Crested Butte might be a warm-hearted ski town today, but it started life with the rough-and-ready character of the Wild West. Bank robber and ‘Wild Bunch’ leader Butch Cassidy once had to leave town in such a hurry that he left his pistols hanging on the bar at Kochevar’s, a watering hole that you can still drink in today. Fast forward a hundred years or so, and you’ll find that things are a little more domesticated. Strolling down Elk Avenue on a frosty evening, you can’t help but feel charmed by the frontier town-esque looks of the shops and restaurants, which are now painted in such bright colours that it seems like they’ve sprung up from the page of a child’s drawing. With warm light blazing from the windows and the scent of a dozen cuisines on the air, they have a truly magnetic pull, too. Cross the threshold and you’ll quickly meet the locals, an authentic, active bunch with life-long love affairs with the mountain. But Crested Butte isn’t all about the winter; unlike some ski towns, this one doesn’t empty when the snow melts. The terrain that makes it so good for snowsports is given over to mountain biking, whitewater rafting, hiking and horse-riding – all against a backdrop of moss-green mountains speckled with wildflowers. The surrounding area may be pure wilderness, but this resort town is rollicking all year round.

When to go

If you’re going for winter sports, January and February are the most reliable months.

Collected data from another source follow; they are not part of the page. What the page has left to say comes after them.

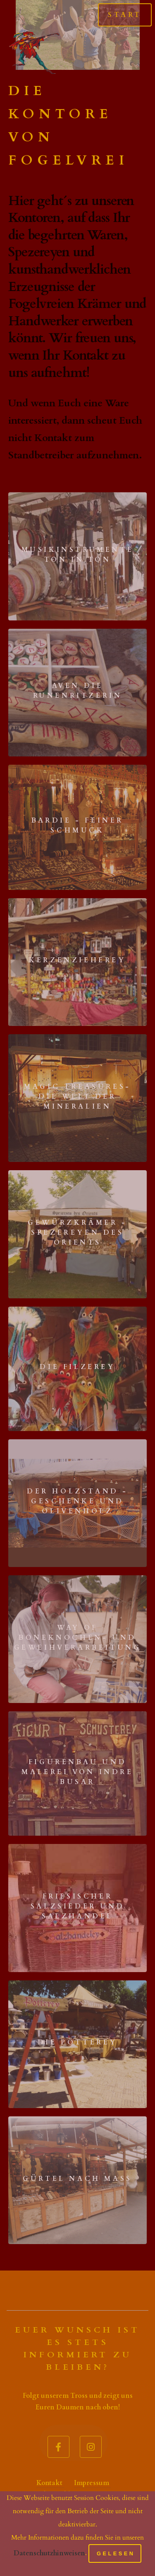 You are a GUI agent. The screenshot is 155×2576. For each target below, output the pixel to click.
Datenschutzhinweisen (49, 2553)
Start (125, 14)
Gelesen (116, 2553)
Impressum (92, 2483)
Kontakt (50, 2483) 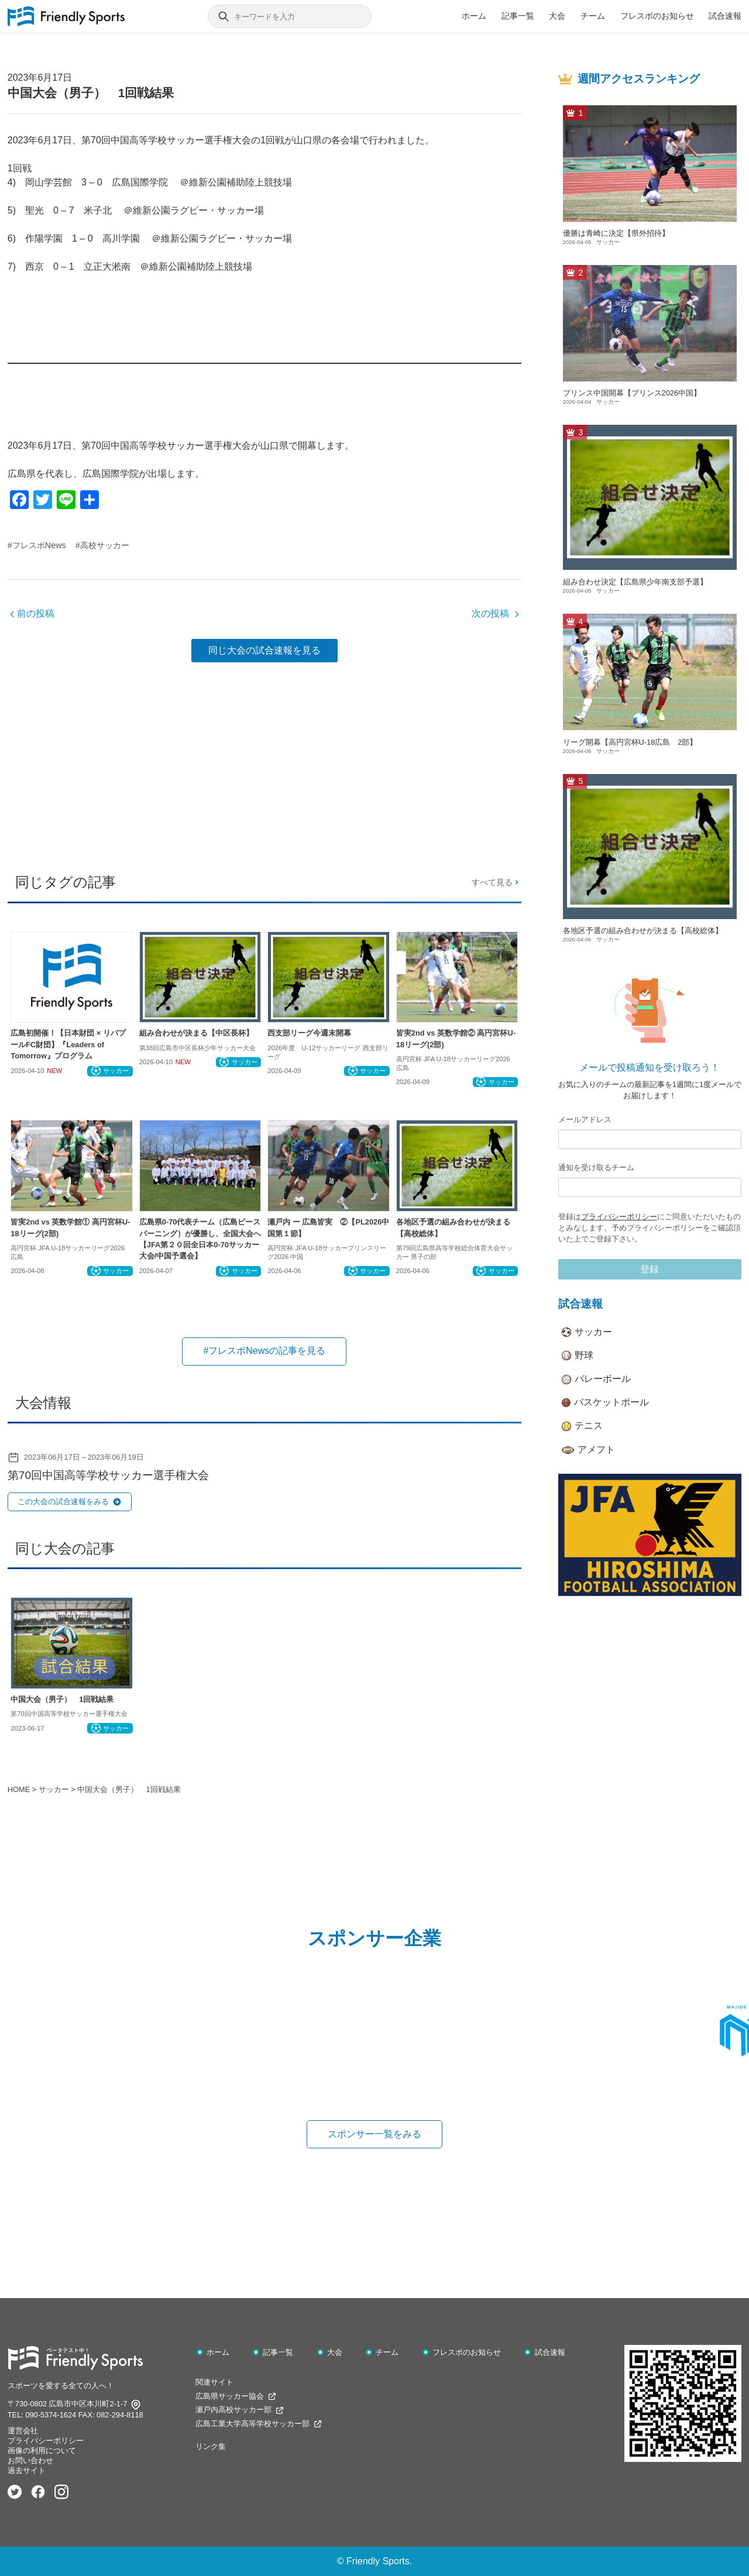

By mid-January, the snow base has had plenty of time to build up, and you’ll often get some good powder skiing in too. Be aware that January is usually the coldest month of the year, so don’t forget that woolly underwear. The summer months are also popular, bringing with them a bright bloom of wildflowers and pleasant temperatures that tend to hover around the mid-20’s (°C).

Getting there

  • Planes

    The closest airport is Gunnison, a 35-minute drive from Crested Butte. It’s a small, regional outpost, but there are daily flights from Denver and Houston IAH. The other option is Montrose, an hour and 50 minutes away by car. Services from Denver land there all year-round; flights from Dallas, Houston IAH, Phoenix and Chicago O’Hare are seasonal
  • Trains

    The Rio Grande railroad was a vital part of the town’s mining operation, hauling silver and coal along the East River Valley to the town of Gunnison and beyond. That gravy train dried up when the mines closed down, so you won’t hear the train rollin’ round the bend any time soon.
  • Automobiles

    A drive through the Rockies doesn’t involve endless miles of unchanging freeway; here, you’ll find yourself passing through a dramatic landscape of craggy peaks and river-filled valleys. In winter, be sure to check which roads are open, as they can close on short notice, especially after snowfall. The drive from Denver or Colorado Springs takes around four hours when the conditions are good.